Les pays de l'Organisation du traité de coopération amazonienne (OTCA), lors de leur réunion d'août, ont convenu, entre autres choses, de créer des fonds (non remboursables) à partir de différentes sources de financement qui permettent, à partir de perspectives privilégiant le rôle directeur et central des États (la souveraineté nationale), de protéger intégralement le bassin amazonien. Une proposition qui devrait être explicitement incorporée dans les interventions lors de la 78e session de l'AGNU en exigeant une collaboration dans le cadre de la coopération pour l'action climatique.
Même dans le soi-disant Consensus de Brasilia issu de la rencontre des chefs d'État et de Gouvernement d'Amérique du Sud en mai 2023, on reconnaît que l'intégration doit être taxée ou faire partie des solutions pour faire face aux défis partagés auxquels l'humanité et la région en particulier sont confrontées.
L'essentiel est de savoir comment passer de ces discours individuels à des actions collectives qui permettent leur approche.

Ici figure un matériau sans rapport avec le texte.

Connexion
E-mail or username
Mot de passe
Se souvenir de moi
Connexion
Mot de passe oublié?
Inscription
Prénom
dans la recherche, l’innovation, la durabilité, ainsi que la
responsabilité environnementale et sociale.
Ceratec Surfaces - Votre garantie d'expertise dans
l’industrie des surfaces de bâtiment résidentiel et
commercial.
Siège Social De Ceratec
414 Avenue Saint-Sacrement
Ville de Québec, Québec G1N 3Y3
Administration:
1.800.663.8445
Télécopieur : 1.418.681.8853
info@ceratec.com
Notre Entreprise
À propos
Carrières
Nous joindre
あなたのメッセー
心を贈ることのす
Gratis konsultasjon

La coordination régionale, une tâche en attente et urgente
Il est important de noter que ces initiatives ont déjà obtenu un consensus minimal dans la région et ont été incorporées dans les différentes déclarations, comme faites dans celles du VIIe Sommet des chefs d'État et de Gouvernement de la Communauté des États latino-américains et Caribéens (CELAC), la Déclaration présidentielle faite à l'occasion du Sommet amazonien – IV Réunion des présidents des États membres du Traité de coopération amazonienne, ou du Consensus de Brasilia ; cependant, il reste encore du chemin pour qu’elles soient mises en œuvre.

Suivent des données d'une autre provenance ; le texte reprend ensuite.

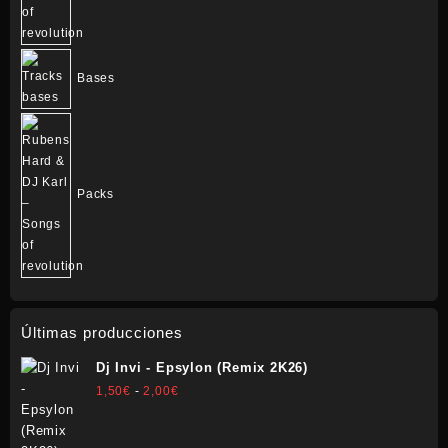
Bases
Packs
Últimas producciones
Dj Invi - Epsylon (Remix 2K26)
Rango
1,50
€
-
2,00
€
de
precios:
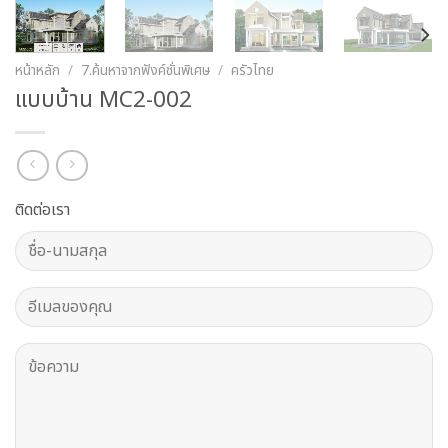
หน้าหลัก
/
7.ค้นหาจากฟังค์ชั่นพิเศษ
/
ครัวไทย
แบบบ้าน MC2-002
ติดต่อเรา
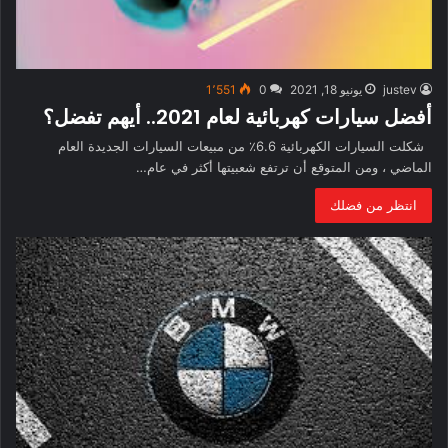
justev
يونيو 18, 2021
0
1٬551
أفضل سيارات كهربائية لعام 2021.. أيهم تفضل؟
شكلت السيارات الكهربائية 6.6٪ من مبيعات السيارات الجديدة العام
الماضي ، ومن المتوقع أن ترتفع شعبيتها أكثر في عام…
انتظر من فضلك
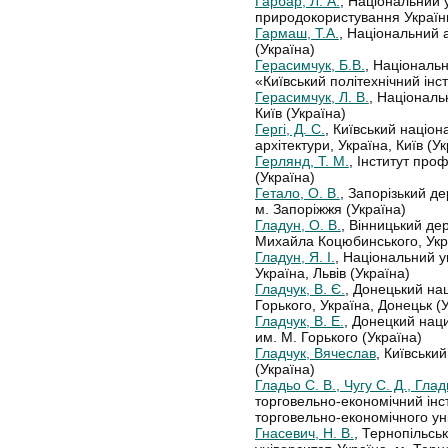
Гарбар, Л. А.
, Національний у
природокористування України
Гармаш, Т.А.
, Національний а
(Україна)
Герасимчук, Б.В.
, Національн
«Київський політехнічний інст
Герасимчук, Л. В.
, Національ
Київ (Україна)
Гергі, Д. С.
, Київський націон
архітектури, Україна, Київ (У
Герлянд, Т. М.
, Інститут проф
(Україна)
Гетало, О. В.
, Запорізький д
м. Запоріжжя (Україна)
Гладун, О. В.
, Вінницький де
Михайла Коцюбинського, Укра
Гладун, Я. І.
, Національний у
Україна, Львів (Україна)
Гладчук, В. Є.
, Донецький на
Горького, Україна, Донецьк (
Гладчук, В. Е.
, Донецкий нац
им. М. Горького (Україна)
Гладчук, Вячеслав
, Київськи
(Україна)
Гладьо С. В., Чугу С. Д., Глад
торговельно-економічний інс
торговельно-економічного уні
Гнасевич, Н. В.
, Тернопільсь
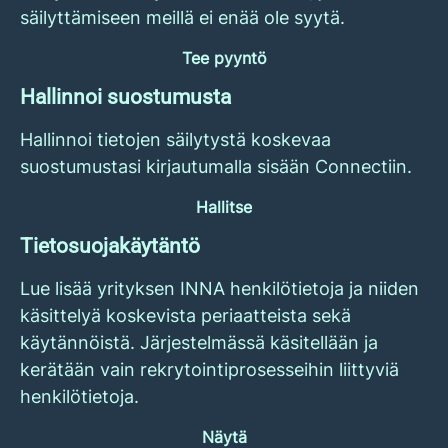
säilyttämiseen meillä ei enää ole syytä.
Tee pyyntö
Hallinnoi suostumusta
Hallinnoi tietojen säilytystä koskevaa
suostumustasi kirjautumalla sisään Connectiin.
Hallitse
Tietosuojakäytäntö
Lue lisää yrityksen INNA henkilötietoja ja niiden
käsittelyä koskevista periaatteista sekä
käytännöistä. Järjestelmässä käsitellään ja
kerätään vain rekrytointiprosesseihin liittyviä
henkilötietoja.
Näytä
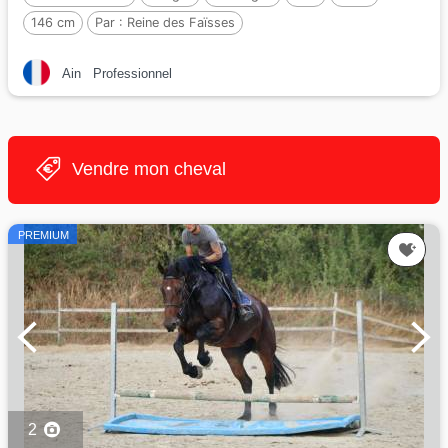
146 cm
Par :
Reine des Faïsses
Ain
Professionnel
Vendre mon cheval
PREMIUM
2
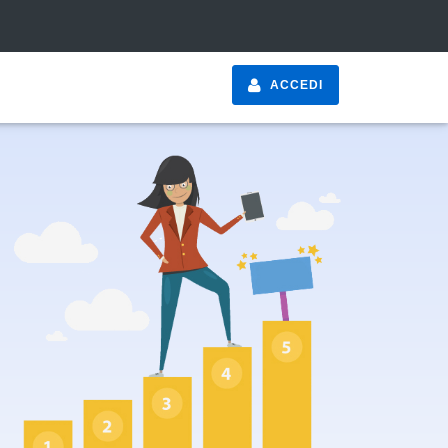
ACCEDI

La région doit continuer à miser sur le renforcement des processus d'intégration qui, étant encore en vigueur, permettent et facilitent l'approche conjointe des problèmes qui nous concernent car les positions individuelles ne serviront à rien si les problèmes ne sont pas assumés collectivement. Depuis l'Amérique latine et les Caraïbes, nous sommes préoccupés par l'architecture financière internationale actuelle, car elle ne reflète pas les intérêts de pays comme ceux de la région. Commençons par réformer les principales banques de développement telles que la Banque interaméricaine de développement (BID) et la CAF ou, si ce n’est pas possible, envisageons la création d'une nouvelle banque qui nous permette de générer notre propre financement.
Voulons-nous, en tant que région, contrecarrer l'impact des sanctions économiques, commerciales et financières contre des pays particuliers car aujourd'hui ce sont les uns qui sont sanctionnés et demain ce peut être les autres ? Encourageons comme le font d'autres régions de la planète des systèmes de paiement avec des monnaies nationales qui nous éloignent de la dépendance à une seule monnaie hégémonique et ne le faisons pas à partir de points de vue idéologiques mais à partir de ce qui est stratégique pour la région et les pays qui la composent.
Les discours contestataires, nécessaires dans des espaces tels que ceux de l'Assemblée générale, doivent être accompagnés d'actions concrètes qui nous permettent de construire la souveraineté régionale pour consolider un monde qui acquiert de plus en plus des traits pluricentriques et multipolaires. L'Amérique latine et les Caraïbes doivent parier sur la consolidation dans l'une d'entre elles.